Return the listing below unchanged, except that the pictures are dropped.
####
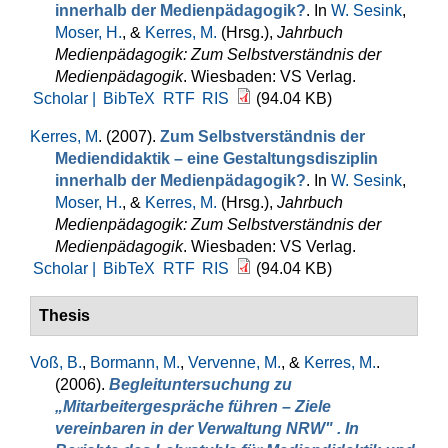
innerhalb der Medienpädagogik?
. In
W. Sesink
,
Moser, H.
, &
Kerres, M.
(Hrsg.)
,
Jahrbuch
Medienpädagogik: Zum Selbstverständnis der
Medienpädagogik
. Wiesbaden: VS Verlag.
Scholar |
BibTeX
RTF
RIS
(94.04 KB)
Kerres, M
. (2007).
Zum Selbstverständnis der
Mediendidaktik – eine Gestaltungsdisziplin
innerhalb der Medienpädagogik?
. In
W. Sesink
,
Moser, H.
, &
Kerres, M.
(Hrsg.)
,
Jahrbuch
Medienpädagogik: Zum Selbstverständnis der
Medienpädagogik
. Wiesbaden: VS Verlag.
Scholar |
BibTeX
RTF
RIS
(94.04 KB)
Thesis
Voß, B.
,
Bormann, M.
,
Vervenne, M.
, &
Kerres, M.
.
(2006).
Begleituntersuchung zu
„Mitarbeitergespräche führen – Ziele
vereinbaren in der Verwaltung NRW" . In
####
_Solution for this task_.
innerhalb der Medienpädagogik?
. In
W. Sesink
,
Moser, H.
, &
Kerres, M.
(Hrsg.)
,
Jahrbuch
Medienpädagogik: Zum Selbstverständnis der
Medienpädagogik
. Wiesbaden: VS Verlag.
Scholar |
BibTeX
RTF
RIS
(94.04 KB)
Kerres, M
. (2007).
Zum Selbstverständnis der
Mediendidaktik – eine Gestaltungsdisziplin
innerhalb der Medienpädagogik?
. In
W. Sesink
,
Moser, H.
, &
Kerres, M.
(Hrsg.)
,
Jahrbuch
Medienpädagogik: Zum Selbstverständnis der
Medienpädagogik
. Wiesbaden: VS Verlag.
Scholar |
BibTeX
RTF
RIS
(94.04 KB)
Thesis
Voß, B.
,
Bormann, M.
,
Vervenne, M.
, &
Kerres, M.
.
(2006).
Begleituntersuchung zu
„Mitarbeitergespräche führen – Ziele
vereinbaren in der Verwaltung NRW" . In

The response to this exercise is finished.